Anyway, after tallying up the frequencies across all texts I then wrote a script to query this table and extract a ‘top 10’ list of lemma / pos combinations for each of the 3,972 headings that are used. The output has one row per heading and a column for each of the top 10 (or less if there are less than 10). This currently has the lemma, then the pos in brackets and the total frequency across all 25,000 texts after a bar, as follows: christ (NP1) | 1117625. I’ve sent this to Fraser and once he gets back to me I’ll proceed further.

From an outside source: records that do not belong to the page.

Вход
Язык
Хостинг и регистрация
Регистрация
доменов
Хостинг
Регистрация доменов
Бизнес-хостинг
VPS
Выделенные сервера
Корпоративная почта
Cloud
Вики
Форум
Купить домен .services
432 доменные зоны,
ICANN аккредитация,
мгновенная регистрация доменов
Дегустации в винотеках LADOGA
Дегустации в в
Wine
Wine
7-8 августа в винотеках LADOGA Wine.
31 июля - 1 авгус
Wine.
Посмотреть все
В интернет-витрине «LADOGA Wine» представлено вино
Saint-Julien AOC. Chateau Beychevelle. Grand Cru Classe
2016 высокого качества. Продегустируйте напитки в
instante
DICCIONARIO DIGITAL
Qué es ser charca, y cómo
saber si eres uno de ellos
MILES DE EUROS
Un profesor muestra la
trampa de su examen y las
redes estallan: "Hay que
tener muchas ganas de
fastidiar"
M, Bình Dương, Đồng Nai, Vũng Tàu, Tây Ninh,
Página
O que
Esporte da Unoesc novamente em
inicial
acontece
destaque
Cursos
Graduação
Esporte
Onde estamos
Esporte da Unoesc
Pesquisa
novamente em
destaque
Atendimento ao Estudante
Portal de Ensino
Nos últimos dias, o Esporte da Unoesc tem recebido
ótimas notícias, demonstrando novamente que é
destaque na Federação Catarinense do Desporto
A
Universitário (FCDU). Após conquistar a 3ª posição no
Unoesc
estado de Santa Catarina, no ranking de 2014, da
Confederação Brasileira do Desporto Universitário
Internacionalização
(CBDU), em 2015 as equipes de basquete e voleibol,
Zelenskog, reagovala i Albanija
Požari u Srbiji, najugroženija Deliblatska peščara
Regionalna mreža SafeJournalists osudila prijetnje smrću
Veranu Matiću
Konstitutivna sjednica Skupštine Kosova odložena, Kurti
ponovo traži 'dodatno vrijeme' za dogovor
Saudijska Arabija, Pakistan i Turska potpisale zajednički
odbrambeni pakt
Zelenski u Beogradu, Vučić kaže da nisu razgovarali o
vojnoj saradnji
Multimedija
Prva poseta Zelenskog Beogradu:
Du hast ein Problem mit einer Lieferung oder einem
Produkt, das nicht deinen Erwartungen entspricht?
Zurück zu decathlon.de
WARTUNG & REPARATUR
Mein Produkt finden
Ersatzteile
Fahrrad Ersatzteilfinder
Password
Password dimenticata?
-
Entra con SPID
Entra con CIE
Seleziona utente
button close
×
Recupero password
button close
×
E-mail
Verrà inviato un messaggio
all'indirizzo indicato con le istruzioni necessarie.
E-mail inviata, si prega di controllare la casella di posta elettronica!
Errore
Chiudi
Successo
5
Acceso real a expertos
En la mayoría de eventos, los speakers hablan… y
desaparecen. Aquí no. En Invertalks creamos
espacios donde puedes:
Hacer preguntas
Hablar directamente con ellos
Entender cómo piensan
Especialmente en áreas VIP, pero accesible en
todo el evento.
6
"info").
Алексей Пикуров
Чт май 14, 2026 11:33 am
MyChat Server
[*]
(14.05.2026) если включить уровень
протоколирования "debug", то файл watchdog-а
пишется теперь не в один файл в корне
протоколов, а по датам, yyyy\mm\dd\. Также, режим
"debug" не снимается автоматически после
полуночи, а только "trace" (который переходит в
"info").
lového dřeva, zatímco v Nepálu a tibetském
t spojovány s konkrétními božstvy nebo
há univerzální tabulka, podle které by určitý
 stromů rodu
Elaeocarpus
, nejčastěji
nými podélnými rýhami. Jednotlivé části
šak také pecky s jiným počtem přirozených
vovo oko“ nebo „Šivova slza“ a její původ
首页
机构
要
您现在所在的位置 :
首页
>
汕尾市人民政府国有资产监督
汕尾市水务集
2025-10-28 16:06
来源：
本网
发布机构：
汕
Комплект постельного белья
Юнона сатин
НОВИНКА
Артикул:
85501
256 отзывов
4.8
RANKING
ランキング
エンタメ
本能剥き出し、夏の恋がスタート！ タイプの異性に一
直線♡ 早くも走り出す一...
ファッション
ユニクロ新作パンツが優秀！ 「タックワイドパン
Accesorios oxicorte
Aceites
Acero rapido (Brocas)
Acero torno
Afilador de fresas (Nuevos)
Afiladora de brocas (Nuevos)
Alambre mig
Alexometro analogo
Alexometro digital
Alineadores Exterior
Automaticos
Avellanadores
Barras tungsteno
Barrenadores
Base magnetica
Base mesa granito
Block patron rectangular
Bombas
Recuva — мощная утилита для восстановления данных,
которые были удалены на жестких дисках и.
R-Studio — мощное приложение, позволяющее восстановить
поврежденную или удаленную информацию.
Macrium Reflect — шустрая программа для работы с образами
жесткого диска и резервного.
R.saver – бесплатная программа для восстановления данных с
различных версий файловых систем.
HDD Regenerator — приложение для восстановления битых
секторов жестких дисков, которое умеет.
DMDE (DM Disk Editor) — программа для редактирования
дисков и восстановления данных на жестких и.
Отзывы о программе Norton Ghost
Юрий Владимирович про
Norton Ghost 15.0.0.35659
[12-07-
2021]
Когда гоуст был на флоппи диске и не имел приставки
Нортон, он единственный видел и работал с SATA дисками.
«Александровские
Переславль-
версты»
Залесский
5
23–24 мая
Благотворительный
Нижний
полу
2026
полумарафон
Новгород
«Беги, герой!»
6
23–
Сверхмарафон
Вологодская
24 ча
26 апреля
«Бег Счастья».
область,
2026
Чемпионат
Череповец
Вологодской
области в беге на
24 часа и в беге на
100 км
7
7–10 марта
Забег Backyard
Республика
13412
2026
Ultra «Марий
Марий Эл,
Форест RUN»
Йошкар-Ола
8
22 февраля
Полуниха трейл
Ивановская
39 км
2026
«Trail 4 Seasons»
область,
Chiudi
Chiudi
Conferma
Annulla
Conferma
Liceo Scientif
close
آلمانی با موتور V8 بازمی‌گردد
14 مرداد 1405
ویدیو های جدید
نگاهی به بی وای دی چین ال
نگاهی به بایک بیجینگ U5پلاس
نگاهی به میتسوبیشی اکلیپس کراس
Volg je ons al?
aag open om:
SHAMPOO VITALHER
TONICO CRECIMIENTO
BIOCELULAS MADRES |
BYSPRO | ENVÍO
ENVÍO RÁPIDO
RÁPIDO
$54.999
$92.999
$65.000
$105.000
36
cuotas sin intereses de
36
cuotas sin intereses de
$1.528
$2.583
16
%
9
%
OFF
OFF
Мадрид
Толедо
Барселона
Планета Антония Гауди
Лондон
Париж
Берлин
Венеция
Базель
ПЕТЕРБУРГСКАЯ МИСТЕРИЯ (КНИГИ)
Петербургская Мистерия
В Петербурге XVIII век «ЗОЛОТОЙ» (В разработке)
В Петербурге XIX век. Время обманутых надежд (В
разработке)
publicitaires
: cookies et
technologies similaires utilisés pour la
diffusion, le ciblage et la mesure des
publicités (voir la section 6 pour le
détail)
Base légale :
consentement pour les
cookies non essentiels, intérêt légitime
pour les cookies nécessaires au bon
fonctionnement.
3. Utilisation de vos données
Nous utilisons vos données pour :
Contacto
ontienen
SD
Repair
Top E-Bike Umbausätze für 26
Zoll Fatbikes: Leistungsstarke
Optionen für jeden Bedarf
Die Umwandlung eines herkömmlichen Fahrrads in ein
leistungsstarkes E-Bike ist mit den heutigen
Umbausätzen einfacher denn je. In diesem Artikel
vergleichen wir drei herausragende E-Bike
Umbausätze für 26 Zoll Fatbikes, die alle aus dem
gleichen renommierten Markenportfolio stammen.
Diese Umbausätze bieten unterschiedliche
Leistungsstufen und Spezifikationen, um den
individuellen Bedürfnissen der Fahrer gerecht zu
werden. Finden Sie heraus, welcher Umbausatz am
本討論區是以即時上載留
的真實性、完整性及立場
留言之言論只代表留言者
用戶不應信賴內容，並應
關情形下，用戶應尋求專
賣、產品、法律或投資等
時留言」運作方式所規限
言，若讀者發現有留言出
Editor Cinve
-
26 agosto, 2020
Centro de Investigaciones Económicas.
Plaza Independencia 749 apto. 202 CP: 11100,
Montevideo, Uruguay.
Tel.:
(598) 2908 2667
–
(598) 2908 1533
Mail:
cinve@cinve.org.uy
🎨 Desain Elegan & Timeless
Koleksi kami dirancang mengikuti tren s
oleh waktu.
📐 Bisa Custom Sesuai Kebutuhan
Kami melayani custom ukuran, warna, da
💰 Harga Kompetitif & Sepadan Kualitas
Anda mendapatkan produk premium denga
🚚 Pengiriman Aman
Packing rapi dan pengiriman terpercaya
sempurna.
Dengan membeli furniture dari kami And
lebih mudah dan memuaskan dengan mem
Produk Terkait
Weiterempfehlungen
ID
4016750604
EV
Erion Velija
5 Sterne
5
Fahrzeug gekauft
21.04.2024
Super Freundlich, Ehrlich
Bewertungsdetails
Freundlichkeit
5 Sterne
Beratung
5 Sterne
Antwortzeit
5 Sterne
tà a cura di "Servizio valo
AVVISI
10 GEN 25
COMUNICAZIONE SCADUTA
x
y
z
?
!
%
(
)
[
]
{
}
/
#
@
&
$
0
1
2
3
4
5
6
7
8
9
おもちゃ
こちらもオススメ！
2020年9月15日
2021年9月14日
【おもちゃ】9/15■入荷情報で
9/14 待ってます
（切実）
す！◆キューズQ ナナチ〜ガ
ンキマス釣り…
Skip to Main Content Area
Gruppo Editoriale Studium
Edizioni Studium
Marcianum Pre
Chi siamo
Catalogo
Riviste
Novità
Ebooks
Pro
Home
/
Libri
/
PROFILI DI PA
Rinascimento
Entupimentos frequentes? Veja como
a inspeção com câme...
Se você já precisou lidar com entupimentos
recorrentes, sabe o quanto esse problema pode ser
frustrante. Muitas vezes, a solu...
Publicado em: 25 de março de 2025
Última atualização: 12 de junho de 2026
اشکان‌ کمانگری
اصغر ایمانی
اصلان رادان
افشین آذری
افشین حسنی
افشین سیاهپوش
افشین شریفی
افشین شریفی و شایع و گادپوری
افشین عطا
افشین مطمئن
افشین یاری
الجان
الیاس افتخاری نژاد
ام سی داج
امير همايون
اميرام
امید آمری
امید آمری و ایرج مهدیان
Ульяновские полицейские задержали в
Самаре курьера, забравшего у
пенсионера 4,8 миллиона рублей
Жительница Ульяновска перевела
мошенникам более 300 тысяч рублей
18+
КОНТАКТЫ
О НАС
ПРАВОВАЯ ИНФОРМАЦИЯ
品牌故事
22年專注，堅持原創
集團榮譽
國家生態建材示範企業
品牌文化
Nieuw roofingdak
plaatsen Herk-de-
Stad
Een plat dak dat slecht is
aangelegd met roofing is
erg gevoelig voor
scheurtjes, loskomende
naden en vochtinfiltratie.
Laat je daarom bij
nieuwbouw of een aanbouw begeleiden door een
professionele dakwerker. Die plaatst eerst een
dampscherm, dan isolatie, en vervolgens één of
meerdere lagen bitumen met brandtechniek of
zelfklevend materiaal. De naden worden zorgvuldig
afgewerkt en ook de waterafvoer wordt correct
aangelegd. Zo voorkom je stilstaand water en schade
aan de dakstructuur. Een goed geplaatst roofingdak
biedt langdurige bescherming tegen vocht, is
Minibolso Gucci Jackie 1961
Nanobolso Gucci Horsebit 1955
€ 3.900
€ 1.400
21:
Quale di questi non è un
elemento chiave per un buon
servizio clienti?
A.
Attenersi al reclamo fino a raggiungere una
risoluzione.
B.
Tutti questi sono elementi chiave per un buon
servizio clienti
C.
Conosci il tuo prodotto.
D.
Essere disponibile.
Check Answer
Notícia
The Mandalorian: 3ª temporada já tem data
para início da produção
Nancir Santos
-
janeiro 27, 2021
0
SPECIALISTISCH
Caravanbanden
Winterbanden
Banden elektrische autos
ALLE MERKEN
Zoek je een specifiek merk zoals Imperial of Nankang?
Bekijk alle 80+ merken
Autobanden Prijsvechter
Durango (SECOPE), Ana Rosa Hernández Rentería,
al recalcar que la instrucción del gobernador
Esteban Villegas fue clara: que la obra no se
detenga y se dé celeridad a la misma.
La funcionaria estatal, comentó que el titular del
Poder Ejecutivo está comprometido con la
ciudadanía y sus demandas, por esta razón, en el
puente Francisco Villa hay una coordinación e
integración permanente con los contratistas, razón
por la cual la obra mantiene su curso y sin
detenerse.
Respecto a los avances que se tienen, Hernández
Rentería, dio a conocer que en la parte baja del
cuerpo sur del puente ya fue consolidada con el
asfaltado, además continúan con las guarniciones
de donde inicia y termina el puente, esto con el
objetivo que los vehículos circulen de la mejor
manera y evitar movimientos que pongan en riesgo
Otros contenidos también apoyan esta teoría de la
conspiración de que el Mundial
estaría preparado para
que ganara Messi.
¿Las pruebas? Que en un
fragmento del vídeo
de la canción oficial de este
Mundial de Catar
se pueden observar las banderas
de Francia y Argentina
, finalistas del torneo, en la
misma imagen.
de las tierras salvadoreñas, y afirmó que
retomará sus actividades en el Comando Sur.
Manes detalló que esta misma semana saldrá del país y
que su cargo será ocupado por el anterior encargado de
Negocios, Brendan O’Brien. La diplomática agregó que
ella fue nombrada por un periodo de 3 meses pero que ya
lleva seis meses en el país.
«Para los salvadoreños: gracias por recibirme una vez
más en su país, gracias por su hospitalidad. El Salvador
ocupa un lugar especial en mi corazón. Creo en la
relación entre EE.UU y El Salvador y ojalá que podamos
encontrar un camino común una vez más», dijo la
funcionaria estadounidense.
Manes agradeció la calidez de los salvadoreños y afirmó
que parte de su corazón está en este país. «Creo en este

In addition to the above big tasks, I also dealt with a number of smaller issues. Thomas Widmann of SLD had asked me to get some DSL data from the API for him, so I sent that on to him. I updated the ‘favicon’ for the SPADE website, I fixed a couple of issues for the Medical Humanities Network website, and I dealt with a couple of issues with legacy websites: For SWAP I deleted the input forms as these were sending spam to Carole. I also fixed an encoding issue with the Emblems websites that had crept in when the sites had been moved to a new server.
I also heard this week that IT Services are going to move all project websites to HTTPS from HTTP. This is really good news as Google has started to rank plain HTTP sites lower than HTTPS sites, plus Firefox and Chrome give users warnings about HTTP websites. Chris wanted to try migrating one of my sites to HTTPS and we did this for the Scots Corpus. There were some initial problems with the certificate not working for the ‘www’ subdomain but Chris quickly fixed this and everything appeared to be working fine. Unfortunately, although everything was fine within the University network, the University’s firewall was blocking HTTPS requests from external users, meaning no-one outside of the University network could access the site. Thankfully someone contacted Wendy about this and Chris managed to get the firewall updated.
I also did a couple of tasks for the SCOSYA project, and spoke to Gary about the development of the front-end, which I think is going to need to start soon. Gary is going to try and set up a meeting with Jennifer about this next week. On Friday afternoon I attended a workshop about digital editions that Sheila Dickson in German had organised. There were talks about the Cullen project, the Curious Travellers project, and Sheila’s Magazin zur Erfahrungsseelenkunde project. It was really interesting to hear about these projects and their approaches to managing transcriptions.